Companies that do not digitalize will fast become obsolete. As the race is to overhaul digital capabilities is on, the fact remains that change is easier said than done. This is especially true for transformations that are bound to have a long-lasting impact on the employees. If undertaken as an adhoc exercise, with no proper strategy (digital, people and business), digital transformation can have detrimental effects such as loss of productivity, and people attrition.
Here’s a look at how to prepare one’s workforce to tackle and master any digital-led change.
Employee challenges in the wake of transformation: What is homeostasis?
HR digital transformation is a critical component of organizational digital transformation, one that directly impacts the lives of employees. The added element here is the human emotions involved, as roles and hierarchies get restructured, skills get upgraded and business needs change.

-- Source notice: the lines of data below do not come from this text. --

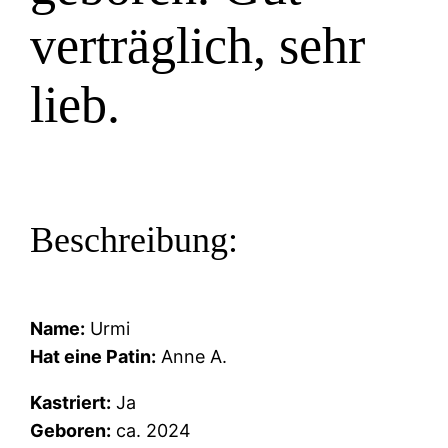
verträglich, sehr
lieb.
Beschreibung:
Name:
Urmi
Hat eine Patin:
Anne A.
Kastriert:
Ja
Geboren:
ca. 2024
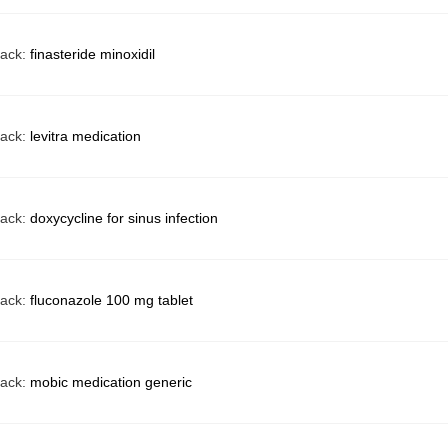
back:
finasteride minoxidil
back:
levitra medication
back:
doxycycline for sinus infection
back:
fluconazole 100 mg tablet
back:
mobic medication generic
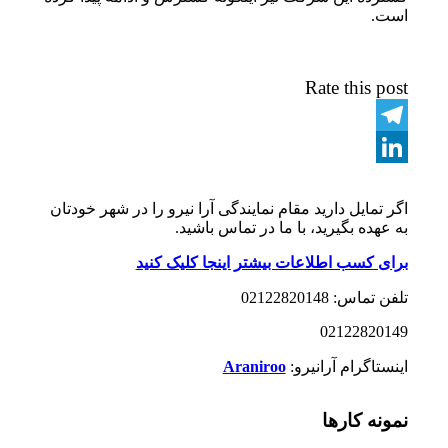
است.
Rate this post
Telegram
LinkedIn
اگر تمایل دارید مقام نمایندگی آرا نیرو را در شهر خودتان
به عهده بگیرید، با ما در تماس باشید.
برای کسب اطلاعات بیشتر اینجا کلیک کنید
تلفن تماس: 02122820148
02122820149
اینستاگرام آرانیرو:
Araniroo
نمونه کارها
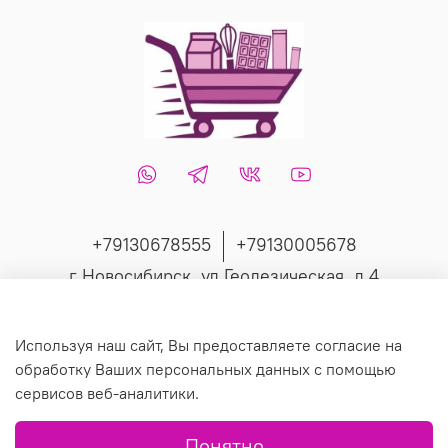
+79130678555
+79130005678
г Новосибирск, ул Геодезическая, д 4
Интернет-магазин создан на inSales
Используя наш сайт, Вы предоставляете согласие на
обработку Ваших персональных данных с помощью
сервисов веб-аналитики.
© 2019 Любое использование контента без письменного
Понятно
разрешения запрещено.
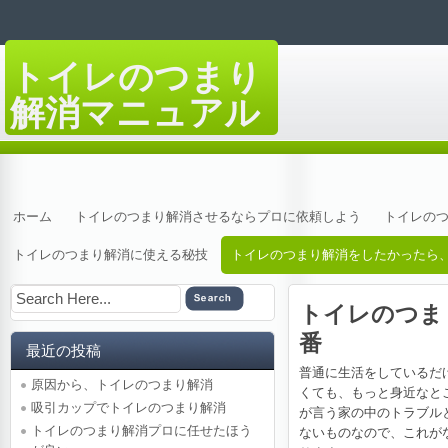
トイレのつまり
解消マニュアル
万が一トイレが詰まってしまったら
ホーム
トイレのつまり解消させるならプロに依頼しよう
トイレの
トイレのつまり解消に使える秘技
トイレのつまり解消をしたかったら
トイレのつま
番
最近の投稿
普通に生活をしているだ
原因から、トイレのつまり解消
くても、もっと身近なと
吸引カップでトイレのつまり解消
が言う家の中のトラブル
トイレのつまり解消プロに任せたほう
ないものなので、これが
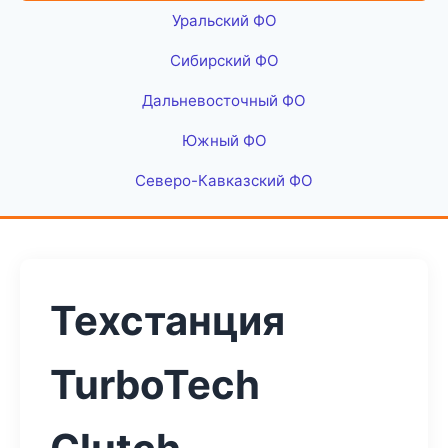
Уральский ФО
Сибирский ФО
Дальневосточный ФО
Южный ФО
Северо-Кавказский ФО
Техстанция
TurboTech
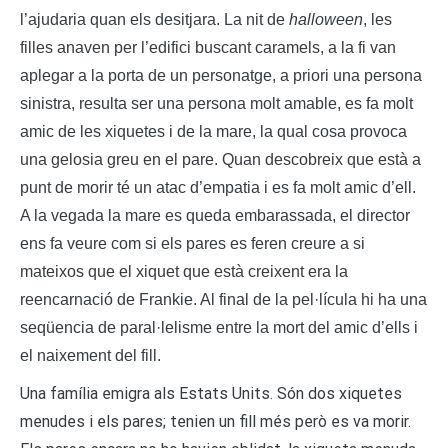
l’ajudaria quan els desitjara. La nit de
halloween
, les
filles anaven per l’edifici buscant caramels, a la fi van
aplegar a la porta de un personatge, a priori una persona
sinistra, resulta ser una persona molt amable, es fa molt
amic de les xiquetes i de la mare, la qual cosa provoca
una gelosia greu en el pare. Quan descobreix que està a
punt de morir té un atac d’empatia i es fa molt amic d’ell.
A la vegada la mare es queda embarassada, el director
ens fa veure com si els pares es feren creure a si
mateixos que el xiquet que està creixent era la
reencarnació de Frankie. Al final de la pel·lícula hi ha una
seqüencia de paral·lelisme entre la mort del amic d’ells i
el naixement del fill.
Una família emigra als Estats Units. Són dos xiquetes
menudes i els pares; tenien un fill més però es va morir.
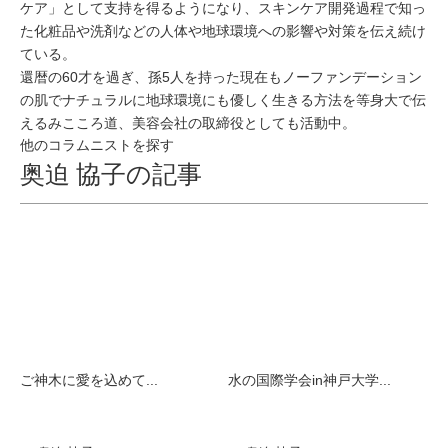
ケア」として支持を得るようになり、スキンケア開発過程で知っ
た化粧品や洗剤などの人体や地球環境への影響や対策を伝え続け
ている。
還暦の60才を過ぎ、孫5人を持った現在もノーファンデーション
の肌でナチュラルに地球環境にも優しく生きる方法を等身大で伝
えるみこころ道、美容会社の取締役としても活動中。
他のコラムニストを探す
奥迫 協子の記事
ご神木に愛を込めて...
水の国際学会in神戸大学...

Humans, by nature are resistant to change, a characteristic called homeostasis. A key survival skill since ages, homeostasis ensured that humans stuck to the ‘tried and tested’, thereby bettering their survival chances in difficult circumstances. An organization-wide change that involves the whole organization will have a disruptive impact. It is, therefore, critical for HR to prepare people for disruptive change, on various levels.
Key imperatives for HR
- Communicating the change: It is critical for employees to be aware of the What, the Why, and How of digital transformation. Communicating a well-articulated strategy and vision helps build confidence in the change initiative, harnessing support across levels. Most importantly, HR and business managers must explain to employees how the change will impact them. Questions which may create anxiety are “How will my job change?”, “Do I have the skills to succeed in the revamped environment?”, and even “Will my job even exist?” HR leaders must address all the uncertainties that go hand-in-hand when people undergo change.

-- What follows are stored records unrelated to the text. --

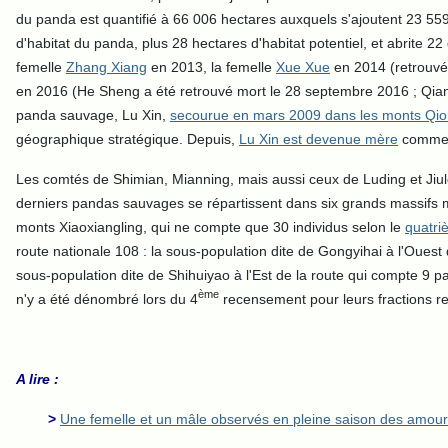
du panda est quantifié à 66 006 hectares auxquels s'ajoutent 23 559
d'habitat du panda, plus 28 hectares d'habitat potentiel, et abrite 2
femelle
Zhang Xiang
en 2013, la femelle
Xue Xue
en 2014 (retrouvé
en 2016 (He Sheng a été retrouvé mort le 28 septembre 2016 ; Qian Q
panda sauvage, Lu Xin,
secourue en mars 2009 dans les monts Qio
géographique stratégique. Depuis,
Lu Xin est devenue mère
comme l
Les comtés de Shimian, Mianning, mais aussi ceux de Luding et Jiul
derniers pandas sauvages se répartissent dans six grands massifs 
monts Xiaoxiangling, qui ne compte que 30 individus selon le
quatri
route nationale 108 : la sous-population dite de Gongyihai à l'Oues
sous-population dite de Shihuiyao à l'Est de la route qui compte 9
ème
n'y a été dénombré lors du 4
recensement pour leurs fractions re
A lire :
>
Une femelle et un mâle observés en pleine saison des amours d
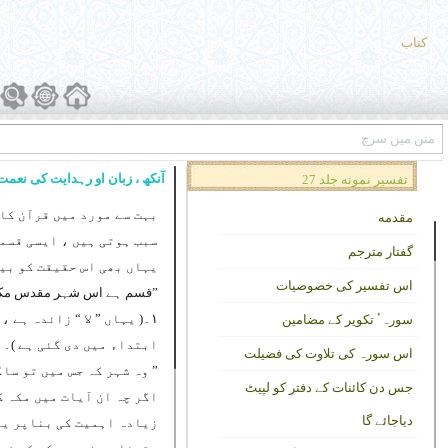
کتاب
آنکھ ، زبان او رہدایت کی نعمت
تفسیر نمونه جلد 27
بہت سے مورد میں قرآن کا
مقدمه
سبب ہوتی ہیں ، ایسی قسم
گفتار مترجم
یہاں بھی اس حقیقت کو بیا
اس تفسیر کی خصوصیات
”قسم ہے اس شہر مقدس مکہ 
۱۔( یہاں ” لا “ زائدہ ہے
سورہٴ تکویر کے مضامین
ابتداء میں دی گئی ہے )۔
اس سورہ کی تلاوت کی فضیلت
” وہ شہر کہ جس میں تو ساک
جس دن کائنات کے دفتر کو لپیٹ
اگر چہ ان آیات میں مکہ 
دیاجائے گا
زیادہ اہمیت کی بناپر یہ 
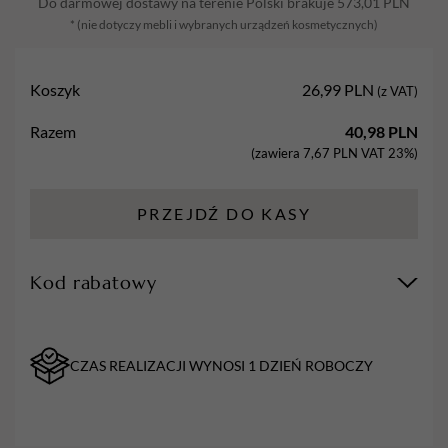
Do darmowej dostawy na terenie Polski brakuje
573,01
PLN
400
* (nie dotyczy mebli i wybranych urządzeń kosmetycznych)
ml
Koszyk
26,99
PLN
(z VAT)
Razem
40,98
PLN
(zawiera
7,67
PLN
VAT 23%)
PRZEJDŹ DO KASY
Kod rabatowy
CZAS REALIZACJI WYNOSI 1 DZIEŃ ROBOCZY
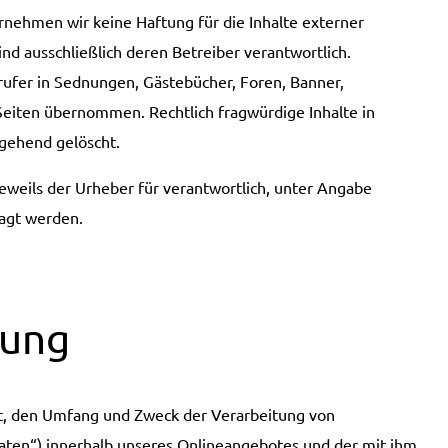
bernehmen wir keine Haftung für die Inhalte externer
sind ausschließlich deren Betreiber verantwortlich.
ufer in Sednungen, Gästebücher, Foren, Banner,
Seiten übernommen. Rechtlich fragwürdige Inhalte in
gehend gelöscht.
eweils der Urheber für verantwortlich, unter Angabe
ragt werden.
rung
rt, den Umfang und Zweck der Verarbeitung von
ten“) innerhalb unseres Onlineangebotes und der mit ihm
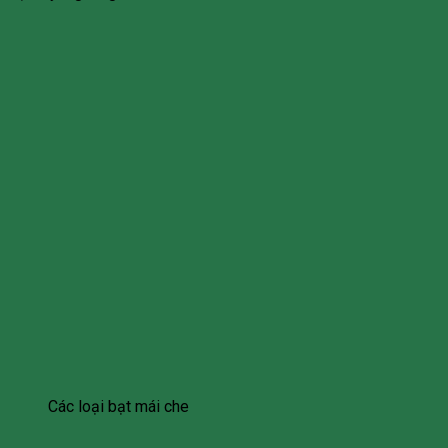
Các loại bạt mái che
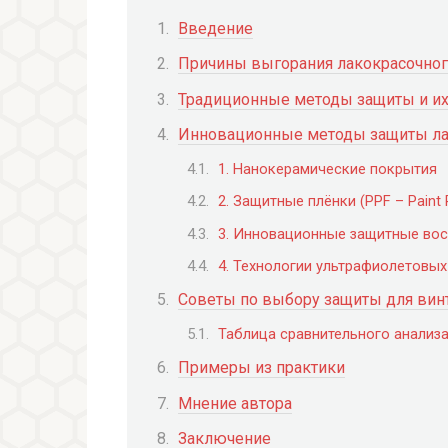
Введение
Причины выгорания лакокрасочног
Традиционные методы защиты и их
Инновационные методы защиты ла
1. Нанокерамические покрытия
2. Защитные плёнки (PPF – Paint P
3. Инновационные защитные вос
4. Технологии ультрафиолетовы
Советы по выбору защиты для вин
Таблица сравнительного анализ
Примеры из практики
Мнение автора
Заключение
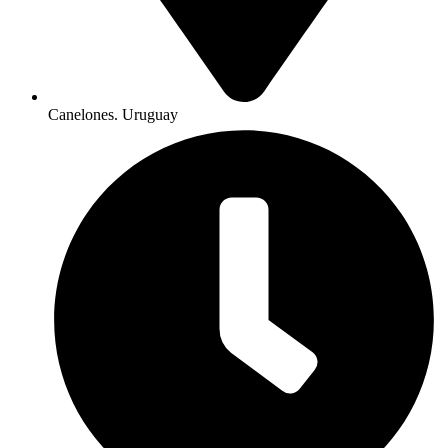
Canelones. Uruguay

- Inspire change through leaders: Often, companies look up to leaders to steer through change. The HR and business organization must appoint change-leaders i.e. inspirational icons who motivate employees to embrace change. This is possible only when leaders are equipped with the skills to discuss and address employee concerns openly and transparently. Having the right “change scion” can greatly help change management through a digital transformation.
- Adequate Workforce Planning and Restructuring: HR must understand the impact on new roles, carving out new roles where ever required. HR must understand the impact of technologies on the talent pool, and integrate technology into the process workflows. Change also calls for new-age skills such as collaboration, agility, innovation etc, which need to be built or bought.
- Address employee development: Perhaps the single most important success factor for HR digital transformation is how you enable employees to adapt to the evolving digital reality. Supporting employees to upskill and reskill and enhance their “digital intelligence” is imperative. HR and business must work together to cultivate a learning culture which steers business in the right direction, integrating learning with day-to-day work. This means L&D has to get innovative with more hyper personalized learning offerings, AR and VR, innovative learning-collaborations, etc. If a certain critical skill is not available inhouse, for example digital skills, HR must not hesitate to bring in niche skills through recruitment. Much of employee development should revolve around understanding technologies, and understanding and adapting to the fluid, dynamic digital environment.
- Cultivate a continuous learning culture: For sustained positive digital transformation, a continuous learning culture is essential. Leaders must provide for the infrastructure, processes, platforms, tools and resources, so as to make learning an integral part of work and not a one-off event. Leaders must celebrate successes, and create success-examples which employees can aspire towards.
Focus on employee wellness: Not just for upskilling, but HR can work towards supporting wellness management. Wellness programs, counselling sessions, employee-sharing groups, etc. can help create a sense of bonding.
Perhaps, the turning point between digital transformation success and failure is how leaders implement the change. While process and people changes may happen in various HR domains the underlying glue that will bound each of these into a seamless digital outcome is trust in the process. This means involving employees as pioneers in every step of the change, and basing the digital HR transformation on engagement, openness and transparency.